Recent years have witnessed great success in deep learning-based sequential recommendation (SR), which can provide more timely and accurate recommendations. One of the most effective deep SR architectures is to stack high-performance residual blocks, e.g., prevalent self-attentive and convolutional operations, for capturing long- and short-range dependence of sequential behaviors. By carefully revisiting previous models, we observe: 1) simple architecture modification of gating each residual connection can help us train deeper SR models and yield significant improvements; 2) compared with self-attention mechanism, stacking of convolution layers also can cover each item of the whole sequential behaviors and achieve competitive or even superior performance.

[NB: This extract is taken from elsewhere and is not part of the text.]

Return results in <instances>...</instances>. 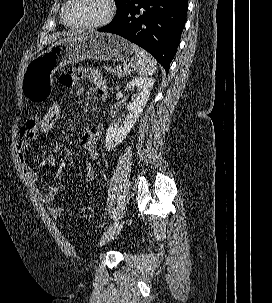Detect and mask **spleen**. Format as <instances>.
Returning <instances> with one entry per match:
<instances>
[{"instance_id": "spleen-1", "label": "spleen", "mask_w": 272, "mask_h": 303, "mask_svg": "<svg viewBox=\"0 0 272 303\" xmlns=\"http://www.w3.org/2000/svg\"><path fill=\"white\" fill-rule=\"evenodd\" d=\"M132 48L137 55L134 69L141 76H149L156 73V60L144 49L132 44Z\"/></svg>"}]
</instances>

Guided by these findings, it is meaningful to design a deeper hybrid SR model to ensemble the capacity of both self-attentive and convolutional architectures for SR tasks. In this work, we aim to achieve this goal in the automatic algorithm sense, and propose NASR, an efficient neural architecture search (NAS) method that can automatically select the architecture operation on each layer. Specifically, we firstly design a Table-like search space, involving both self-attentive and convolutional-based SR architectures in a flexible manner. In the search phase, we leverage weight-sharing supernets to encode the entire search space, and further propose to factorize the whole supernet into blocks to ensure the potential candidate SR architectures can be fully trained. Owning to lacking supervisions, we train each block-wise supernet with a self-supervised contrastive optimization scheme, in which the training signals are constructed by conducting data augmentation on original sequential behaviors. The empirical studies show that the discovered deep hybrid network architectures can exhibit substantial improvements over compared baselines, indicating the practicality of searching deep hybrid network architectures on SR tasks. Notably, we show the discovered architecture also enjoys good generalizability and transferability among different datasets.